Param is a general-purpose library
that extends Python attributes to support types, ranges,
documentation, and dynamic values. Param is useful for any Python
code that presents an interface to a user, because it helps specify
what the user should supply and helps catch errors early.
Public releases: 1.0 (7/2012), 1.1.0 (5/2014), 1.2.0 (6/2014), 1.2.1 (6/2014).
HoloViews is a general-purpose library that makes analyzing and
visualizing scientific and engineering data, particular involving
dense measurements from continuous system, much simpler and more
intuitive. It builds on the Matplotlib plotting package and IPython
Notebook to provide a natural way to express even complex
News 2/2015: HoloViews is the winner of the 2015
UK Open Source
Award for a student-developed package!
Public releases: 1.0 (2/2015), 1.0.1 (3/2015).
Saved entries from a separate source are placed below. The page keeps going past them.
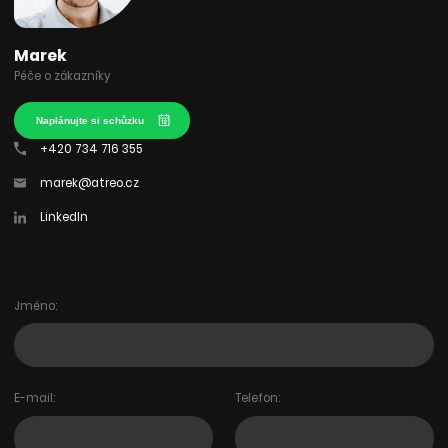
Marek
Péče o zákazníky
Naplánujte si schůzku
+420 734 716 355
marek@atreo.cz
LinkedIn
Jméno:
E-mail:
Telefon:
Lancet is a general-purpose tool that supports exploring large
parameter spaces by launching a large number of independent jobs and
collating the results. Lancet helps specify the parameter space in a
very flexible way, then launch the jobs locally or on remote
supercomputers, and then collect results as they arrive and make them
ready for analysis and visualization (e.g. using HoloViews). Lancet
can be used with any simulator or analysis program, as long as it can
be called from the command line or Python.
Public releases: 0.8 (11/2013).
ImaGen is a general-purpose Python library providing primitives and
combination methods for generating arbitrary streams of scalars,
vectors, and images. ImaGen separates the construction of such
patterns from their use, providing a simple function-call interface
that allows clients to use any supported pattern with no changes to
the client code. One use of ImaGen is for generating visual testing
and training patterns for visual modelling, but it is also useful for
other types of models and any application needing flexible control
over generation of streams of patterns.
Public releases: 1.0 (7/2012), 1.0.1 (11/2014), 2.0 (3/2015), 2.0.1 (4/2015).
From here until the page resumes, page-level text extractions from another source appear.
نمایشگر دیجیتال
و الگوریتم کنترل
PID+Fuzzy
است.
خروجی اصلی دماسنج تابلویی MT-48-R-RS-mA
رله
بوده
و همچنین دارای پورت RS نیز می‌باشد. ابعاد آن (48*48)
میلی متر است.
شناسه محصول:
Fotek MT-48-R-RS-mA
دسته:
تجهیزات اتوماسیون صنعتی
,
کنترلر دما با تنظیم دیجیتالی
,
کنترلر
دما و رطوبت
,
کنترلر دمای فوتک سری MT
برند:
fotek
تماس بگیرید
Topographica is a simulator for a very wide range of topographic
neural maps, including all of those from my research. It is based on
all of the packages above, but adding specific support for
computational modelling, including modelling of the visual system.
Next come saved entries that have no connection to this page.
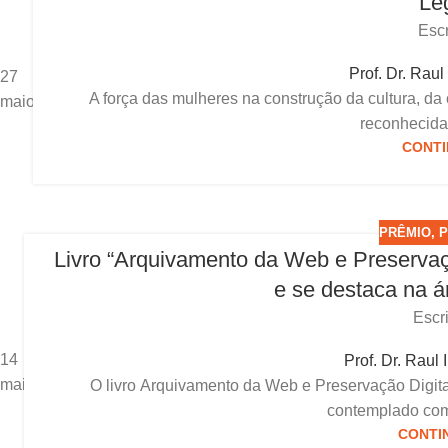
Leg
Escr
Prof. Dr. Raul
27
A força das mulheres na construção da cultura, da 
maio
reconhecida
CONTI
PRÊMIO
,
P
Livro “Arquivamento da Web e Preservaçã
e se destaca na á
Escr
14
Prof. Dr. Raul
maio
O livro Arquivamento da Web e Preservação Digita
contemplado com
CONTI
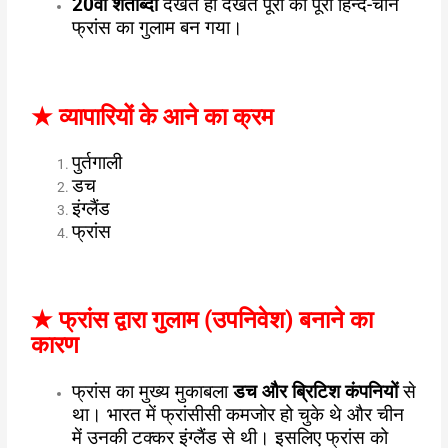
20
वीं शताब्दी
देखते ही देखते पूरा का पूरा हिन्द-चीन
फ्रांस का गुलाम बन गया।
★
व्यापारियों के आने का क्रम
पुर्तगाली
डच
इंग्लैंड
फ्रांस
★
फ्रांस द्वारा गुलाम (उपनिवेश) बनाने का
कारण
फ्रांस का मुख्य मुकाबला
डच और ब्रिटिश कंपनियों
से
था। भारत में फ्रांसीसी कमजोर हो चुके थे और चीन
में उनकी टक्कर इंग्लैंड से थी। इसलिए फ्रांस को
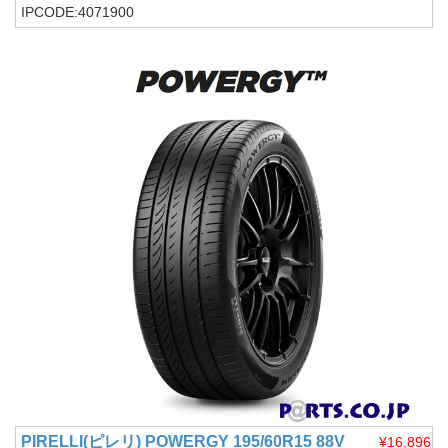
IPCODE:4071900
PIRELLI(ピレリ)
POWERGY 195/60R15 88V
¥16,896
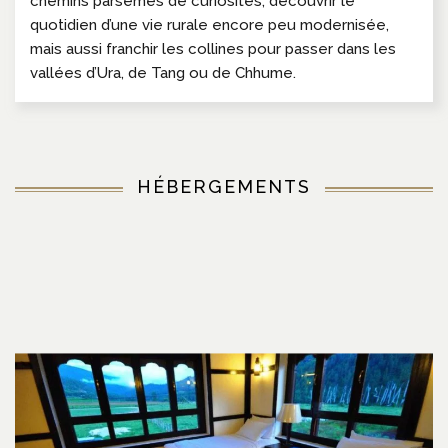
chemins parsemés de curiosités, découvrir le
quotidien d’une vie rurale encore peu modernisée,
mais aussi franchir les collines pour passer dans les
vallées d’Ura, de Tang ou de Chhume.
HÉBERGEMENTS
Public releases: 0.8.0 (11/2005), 0.8.1 (12/2005), 0.8.2 (2/2006), 0.9.0 (5/2006),
0.9.1 (7/2006), 0.9.2 (11/2006), 0.9.3 (4/2007), 0.9.4 (10/2007),
0.9.5 (9/2008), 0.9.6 (12/2009), 0.9.7 (07/2010), 0.9.8 (11/2012).
FeatureMapper allows you to analyze how a system responds to a set of
parameterizable test patterns. For instance, you can present ImaGen
sine gratings with various parameter settings (orientation, phase,
color, spatial frequency, etc.) to some external system, which needs
to return responses in the form of a matrix of activity values. For
instance, the external system might be a neural simulation, and the
matrix could be the two-dimensional organization of feature-selective
cells in a cortical region. With this data, FeatureMapper can then
calculate tuning curves, receptive fields, peri-stimulus time
histograms, and feature maps that characterize the response of that
system to the input patterns. These tools can be used to understand
models implemented in any simulator, and can even be used with
experimental data as long as the input patterns and their responses
can be saved.
Public releases: 1.0 (12/2013).
The ideas behind Topographica were first developed in a
special-purpose C++ simulator for LISSOM. The LISSOM package contains
the C++ source code and examples for training and testing most of the
LISSOM-based computational models in
my published work. However, this simulator is now obsolete, and new
work with the LISSOM model should done in Topographica. LISSOM has
been reimplemented in Topographica in a much more flexible form that
can be modified more easily for new requirements. Moreover, the newer
GCAL model is a better way to do what LISSOM did. Even so, the
original software is still available if anyone needs to replicate the
earliest results, though they will probably need to use a virtual
machine with a Linux operating system dating to 2004 if they want to
be able to compile it, as GCC/G++ has changed in many incompatible
ways since then.
Public releases: 2.0 (10/1998), 2.1 (11/1998), 3.0a1 (8/2000),
3.0b1 (4/2001), 3.0 (11/2001), 4.0 (1/2003), 5.0 (9/2004).